Another Creationist tactic is to dismiss Darwinism as “only a theory” – which was what school officials in Georgia tried to do by labeling biology textbooks with such warnings. The Darwin exhibit tackles this canard, explaining how in science theory is the highest form of knowledge, as opposed to everyday in which it signifies a guess. Gravity, after all, is “only a theory.” So one day soon, hopefully, the Christian right will, bible in hand, march off a cliff en masse to prove that their faith is stronger than gravity.

If the Darwin exhibit is all education, then the Bodies Exhibit at the South Street Seaport is all infotainment. It’s a veritable freak show, with 22 full-body, skinless corpses preserved through a plasticization process. Many of the corpses are set in athletic poses, with muscles, tendons and ligaments flayed to reveal anatomy. Hundreds of other preserved body parts are presented in cases, often contrasting healthy and diseased specimens.

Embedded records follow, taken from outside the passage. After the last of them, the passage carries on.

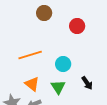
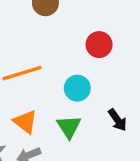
red circle: (77, 26) -> (99, 45), moved

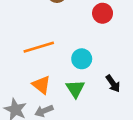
red circle: (99, 45) -> (103, 13), moved

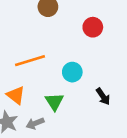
orange triangle: (41, 85) -> (16, 95), moved
green triangle: (75, 89) -> (54, 102), moved

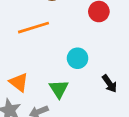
orange line: (30, 61) -> (33, 28), moved

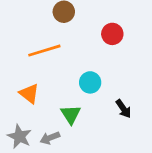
orange triangle: (19, 82) -> (29, 94), moved

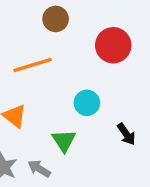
red circle: (112, 34) -> (113, 45), size x1.4
gray arrow: (50, 138) -> (39, 169), turned 54

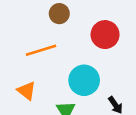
cyan circle: (87, 103) -> (84, 80), size x1.5

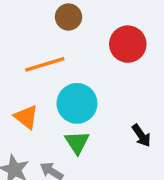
cyan circle: (84, 80) -> (77, 103), moved

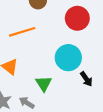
cyan circle: (77, 103) -> (68, 58), moved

There is no intellectual trajectory to the exhibit. The theme, if there is one, is about lifestyle choices and how that affects our bodies, whether it’s a smoker’s blackened lungs or an overeater’s fatty physique.

Trivial Display

The curators become lazy at points, throwing out bits of the digestive system – jejunum, ilium – without explaining their role. Useless trivia is painted on the walls. The average male passes 12,000 gallons of urine in a lifetime, the kidneys filter the equivalent of a large soda bottle of blood every two minutes.

The one outstanding section shows networks of blood vessels and capillaries floating in fluid. Viewers enter a darkened room filled with lit glass cases showing fine networks of glowing blood vessels including the vasculature of an entire torso.

The crowd is young and hip and giggly and juvenile, with plenty of pointing at preserved penises. Med students wander about, trying to up one another with their knowledge of anatomy.

The Bodies exhibit does a brisk business. Perhaps because so many people, incorrectly, think of ourselves as the pinnacle of evolution, we’re eager to look at the fine machine nature has wrought. Of course, any anatomy student could explain our many physical shortcomings, from bad backs and knees to hips too narrow for childbearing and eyes that create upsidedown images so the brain has to flip them.

Humanity owes much to the asteroid that wiped out the dinosaurs some 65 million years ago. Physicist John Gribbin muses that if not for that, a smallish bipedal dinosaur called Saurornithoides with four-fingered hands and a large brain-to-body mass might have evolved to rule the earth. And its descendants might then have been the ones arguing over whether the mighty dinosaurs evolved or were intelligently designed.